Though the shortest part of the Boulevard Ring, Stretesnky is not without drama. The ornate white 17th century church of the Assumption of the Mother of God in Pechatniky at the boulevard’s junction, was reportedly the inspiration for the famous painting, The Unequal Marriage, by Vasily Pukirev, after a scene the artist witnessed at the church: the marriage of a young bride to a much older wealthy man.
At the head of the boulevard is a gaunt figure of Nadezhda Krupskaya, Lenin’s wife. Krupskaya worked at the adjacent 6/1, previously the Commissariat for Public Education. Built in 1899-1902, this magnificent landmark once belonged to the Rossiya Insurance Company. The famous writer Mikhail Bulgakov worked in this building.
The grand dame of the Boulevard Ring must certainly be the arty Chistoprudny, with its manicured gardens, summer art exhibits, and sprawling pond. The pond once served as the dumping grounds for a nearby slaughterhouse before 18th century. Prince Menshikov demanded the ponds be cleaned, hence the name.
At 14 is the fabulously strange 19th century Figured House, covered in white images of what can only be described as the “beasties” of children’s lore. At 19a is the elegant and popular Sovremennik Theater, now occupying a former 1914 film cinema. At 23 the renown film director, Sergei Eisenstein, lived from 1920-1934.

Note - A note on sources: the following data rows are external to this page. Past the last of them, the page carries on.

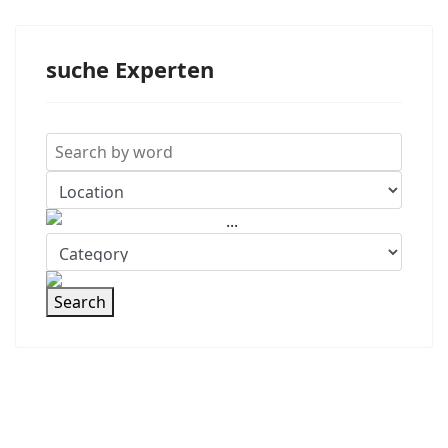
suche Experten
Search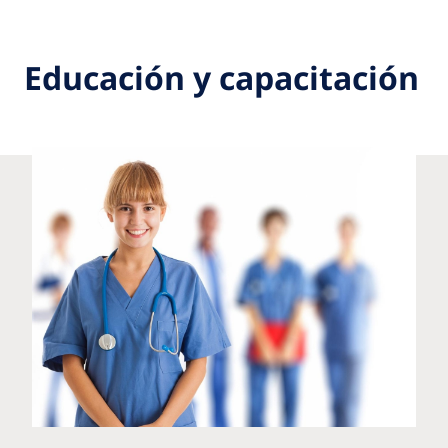
Educación y capacitación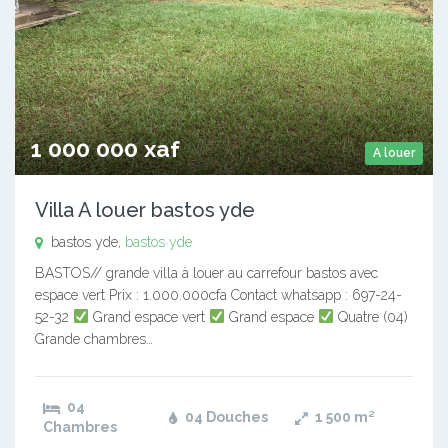
1 000 000 xaf
A louer
Villa A louer bastos yde
bastos yde,
bastos yde
BASTOS// grande villa à louer au carrefour bastos avec
espace vert Prix : 1.000.000cfa Contact whatsapp : 697-24-
52-32
Grand espace vert
Grand espace
Quatre (04)
Grande chambres…
04
04 Douches
1 500
m²
Chambres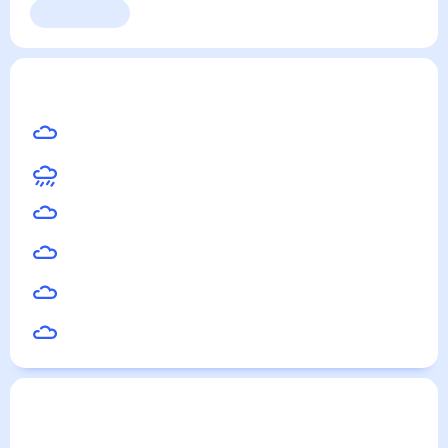
Выходные
Для садовода
Амдерма
— погода рядом
на месяц (30 дней)
15
°
Новый Уренгой
19
°
Ухта
15
°
Салехард
15
°
Воркута
15
°
Усинск
17
°
Печора
Погода по городам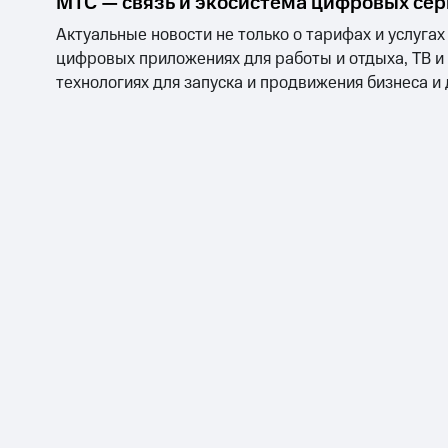
МТС — связь и экосистема цифровых се
Актуальные новости не только о тарифах и услугах
цифровых приложениях для работы и отдыха, ТВ и
технологиях для запуска и продвижения бизнеса и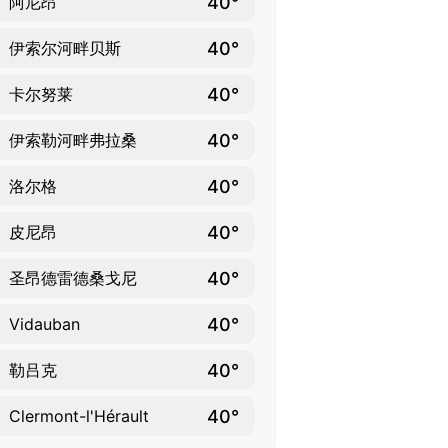
40°
阿尼昂
40°
伊索尔河畔贝斯
40°
卡尔努莱
40°
伊索勒河畔弗拉桑
40°
洛尔格
40°
皮尼昂
40°
圣昂德雷德桑戈尼
40°
Vidauban
40°
勒吕克
40°
Clermont-l'Hérault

A few short steps from Chistoprudny feel like another Moscow. Less show, more grit, literally, as the paved boulevard gives way to a sandy path.

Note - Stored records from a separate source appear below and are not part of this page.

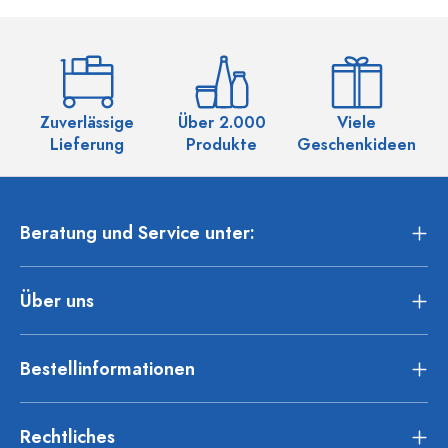
Zuverlässige
Über 2.000
Viele
Ü
Lieferung
Produkte
Geschenkideen
Beratung und Service unter:
Über uns
Bestellinformationen
Rechtliches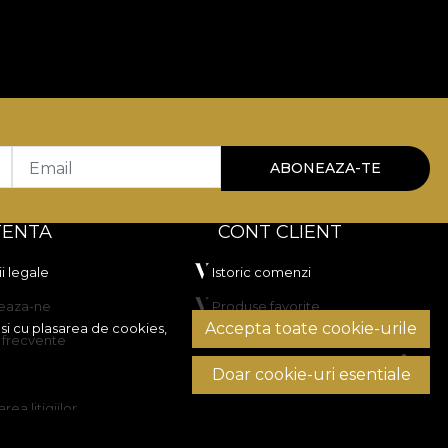
Email
ABONEAZA-TE
TENTA
CONT CLIENT
i legale
Istoric comenzi
eaza-ne
Produse favorite
Accepta toate cookie-urile
si cu plasarea de cookies,
i frecvente
Metode de plata
Doar cookie-uri esentiale
Transport si retururi
rea litigiilor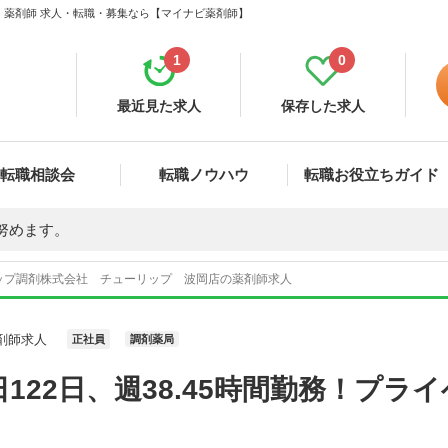
 薬剤師 求人・転職・募集なら【マイナビ薬剤師】
1
0
最近見た求人
保存した求人
転職相談会
転職ノウハウ
転職お役立ちガイド
努めます。
ップ調剤株式会社 チューリップ 波岡店の薬剤師求人
剤師求人
正社員
調剤薬局
122日、週38.45時間勤務！プラ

¹ 1 was built in 1936 for employees of the NKVD, precursor to the KGB. 3/1, the boulevard’s primary attraction, is the Pokrovsky Barracks, formerly occupying this large pillared building. In the late 1790s, Tsar Paul promised the Pokrovsky residents that, in exchange for money to build the barracks, they would not be obligated to fulfill mandatory military conscription. The arrangement was short-lived, however, as Napoleon invaded Russia in 1812. The subsequent fire destroyed much of the barracks, which were restored in the 1830s.